Webb Telescope Maps Rocky Exoplanet 48 Light-Years Away

For the first time ever, scientists have mapped the actual surface features of a rocky planet orbiting a distant star, opening an entirely new way to understand worlds beyond our solar system.

An international team led by researchers from the Max Planck Institute for Astronomy used the James Webb Space Telescope to study LHS 3844b, a planet about 30% larger than Earth located 48.5 light-years away. What they found was remarkable: a dark, barren world resembling our Moon or Mercury, with a scorching surface temperature of 1,340 degrees Fahrenheit.

The achievement was no small feat. Separating the planet's faint light from its much brighter host star required Webb's incredibly sensitive infrared instruments, especially since LHS 3844b orbits so close to its star that it completes a full year in just eleven hours.
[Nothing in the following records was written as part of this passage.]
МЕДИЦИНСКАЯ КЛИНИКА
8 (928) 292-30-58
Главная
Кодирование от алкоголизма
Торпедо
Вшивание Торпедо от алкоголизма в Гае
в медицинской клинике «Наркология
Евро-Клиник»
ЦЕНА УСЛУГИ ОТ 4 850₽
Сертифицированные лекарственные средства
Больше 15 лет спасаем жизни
Lead researcher Laura Kreidberg explained that detecting light coming directly from the surface of such a distant rocky planet was only possible "thanks to the amazing sensitivity" of Webb's instruments. The team used the telescope's MIRI (Mid Infrared Instrument) to break down infrared emissions into different wavelengths, creating a detailed picture of what the planet's surface is made of.
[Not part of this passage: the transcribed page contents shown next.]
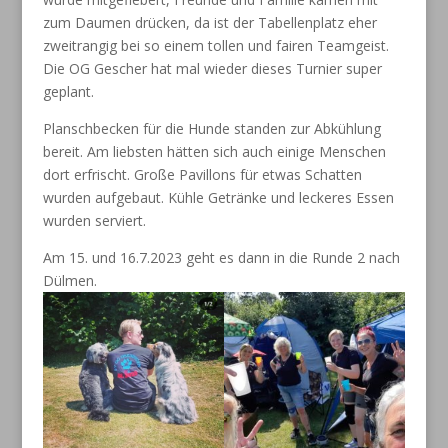
zum Daumen drücken, da ist der Tabellenplatz eher
zweitrangig bei so einem tollen und fairen Teamgeist.
Die OG Gescher hat mal wieder dieses Turnier super
geplant.
Planschbecken für die Hunde standen zur Abkühlung
bereit. Am liebsten hätten sich auch einige Menschen
dort erfrischt. Große Pavillons für etwas Schatten
wurden aufgebaut. Kühle Getränke und leckeres Essen
wurden serviert.
Am 15. und 16.7.2023 geht es dann in die Runde 2 nach
Dülmen.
The analysis revealed extended areas of basalt and volcanic rock rich in magnesium and iron. Notably absent was anything resembling Earth's granite-rich crust, which forms through a complex process requiring tectonic activity and water.
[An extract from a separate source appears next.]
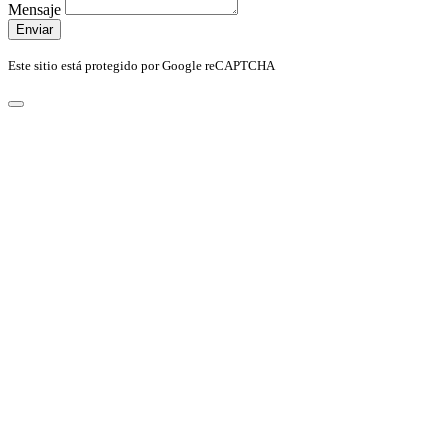
Mensaje
Enviar
Este sitio está protegido por Google reCAPTCHA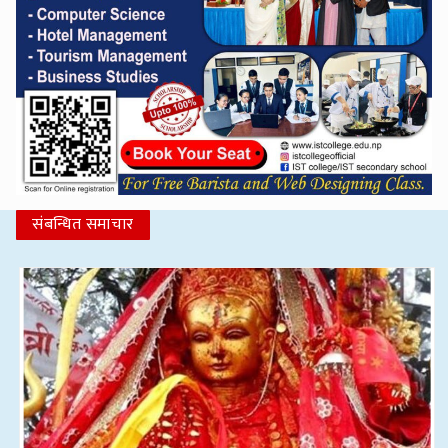
संबन्धित समाचार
This absence tells its own story. Researcher Sebastian Zieba noted that the lack of an Earth-like crust suggests the planet has little water and likely lacks effective plate tectonics. These details offer clues about the planet's entire geological history.

Why This Inspires

This breakthrough represents more than just studying one distant world. Scientists can now analyze the actual geology of planets orbiting other stars, something previously considered impossible.

By comparing the infrared signatures with data libraries from Earth, the Moon, and Mars, researchers created the first geological profile of an exoplanet. Each new world they study will help answer fundamental questions about how planets form, evolve, and whether conditions for life exist elsewhere.

The technique opens doors to understanding thousands of known exoplanets in ways we never could before.

What began as faint infrared light traveling 48.5 light-years through space has become our first real glimpse at the geology of another world, proving that no planet is too distant to explore.